An EMIS Shift for Equitable and Inclusive Education
DHIS2 for Education takes advantage of decades of experience using DHIS2 for public-sector information management in more than 70 countries across the world. 6 Ministries of Education are involved in the global research project: Eswatini, Mozambique, The Gambia, Sri Lanka, Togo and Uganda.
The Gambian Education Sector has made progress in providing educational services, increasing enrollment numbers and reaching gender parity in basic and secondary education. The Gambia has also made significant efforts to address quality challenges in areas such as teacher qualifications and deployments, integrating public school curricula in madrassas, and piloting technologyinformed teaching approaches. The Ministry of Basic and Secondary Education (MoBSE) has made equitable, inclusive and quality education a top priority in the Education Policy 2016-2030 with the improvement of learning outcomes a major objective.
The current EMIS is highly centralized; characterized by an aggregated and paper-based data system, with the Annual School Census (ASC) as the primary data source. The ASC is distributed to schools, with manual data entry leading to an annual statistical yearbook as a tool for monitoring and evaluation of the education sector. Fragmented databases for HR, examinations and infrastructure exist, with an absence of a comprehensive database bringing together different data sources for cross-analysis and planning.
There has been a critical EMIS shift, which saw an alignment of EMIS to the Education Policy 2016-2030 and the Monitoring and Evaluation Framework, with an aim to increase awareness on equity, inclusion and quality educational and social services.
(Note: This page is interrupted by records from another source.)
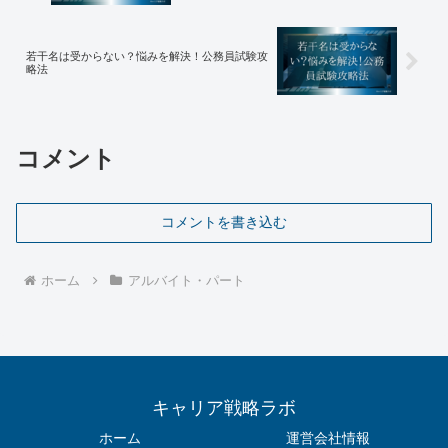
若干名は受からない？悩みを解決！公務員試験攻
略法
コメント
コメントを書き込む
ホーム
アルバイト・パート
キャリア戦略ラボ
ホーム
運営会社情報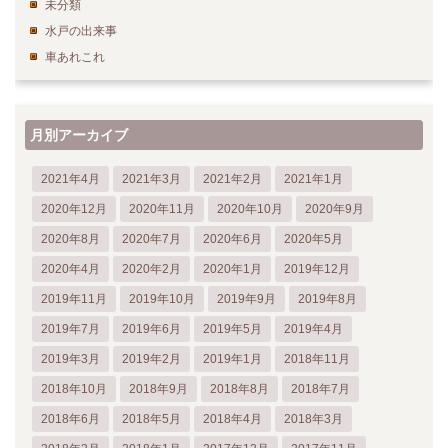
未分類
水戸の出来事
車あれこれ
月別アーカイブ
2021年4月
2021年3月
2021年2月
2021年1月
2020年12月
2020年11月
2020年10月
2020年9月
2020年8月
2020年7月
2020年6月
2020年5月
2020年4月
2020年2月
2020年1月
2019年12月
2019年11月
2019年10月
2019年9月
2019年8月
2019年7月
2019年6月
2019年5月
2019年4月
2019年3月
2019年2月
2019年1月
2018年11月
2018年10月
2018年9月
2018年8月
2018年7月
2018年6月
2018年5月
2018年4月
2018年3月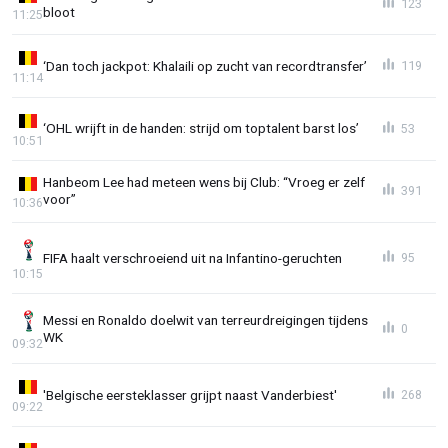
123
bloot
11:25
‘Dan toch jackpot: Khalaili op zucht van recordtransfer’
119
11:14
‘OHL wrijft in de handen: strijd om toptalent barst los’
53
10:51
Hanbeom Lee had meteen wens bij Club: “Vroeg er zelf
391
voor”
10:36
FIFA haalt verschroeiend uit na Infantino-geruchten
95
10:15
Messi en Ronaldo doelwit van terreurdreigingen tijdens
0
WK
09:32
'Belgische eersteklasser grijpt naast Vanderbiest'
268
09:22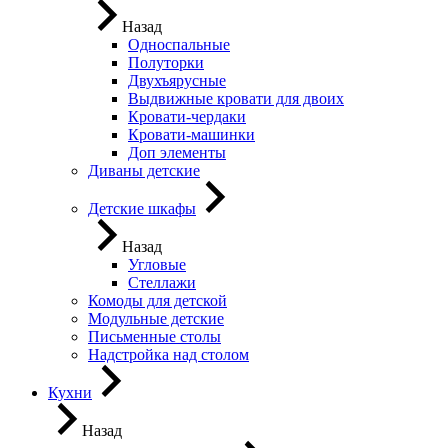
Назад
Односпальные
Полуторки
Двухъярусные
Выдвижные кровати для двоих
Кровати-чердаки
Кровати-машинки
Доп элементы
Диваны детские
Детские шкафы
Назад
Угловые
Стеллажи
Комоды для детской
Модульные детские
Письменные столы
Надстройка над столом
Кухни
Назад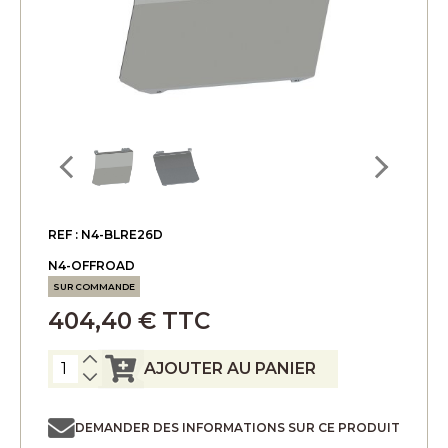
REF : N4-BLRE26D
N4-OFFROAD
SUR COMMANDE
404,40 € TTC
AJOUTER AU PANIER
DEMANDER DES INFORMATIONS SUR CE PRODUIT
This entails closing the data gap to ensure EMIS is able to focus on individual teachers and learners, moving from aggregate to include individual teacher and learner tracking to better understand who learners are, the environment around them and how this impacts the learning experience in order to plan and respond.
In 2021 a national student registration exercise launched the individual student identification number, marking the start of the potential for longitudinal tracking of students.
DHIS2 for Education has been introduced in The Gambia to respond to this shift, leveraging existing health-sector DHIS2 capacity and facilitating a move to ensure equity, inclusion and quality educational services through digitization of EMIS and collection of individual-level data.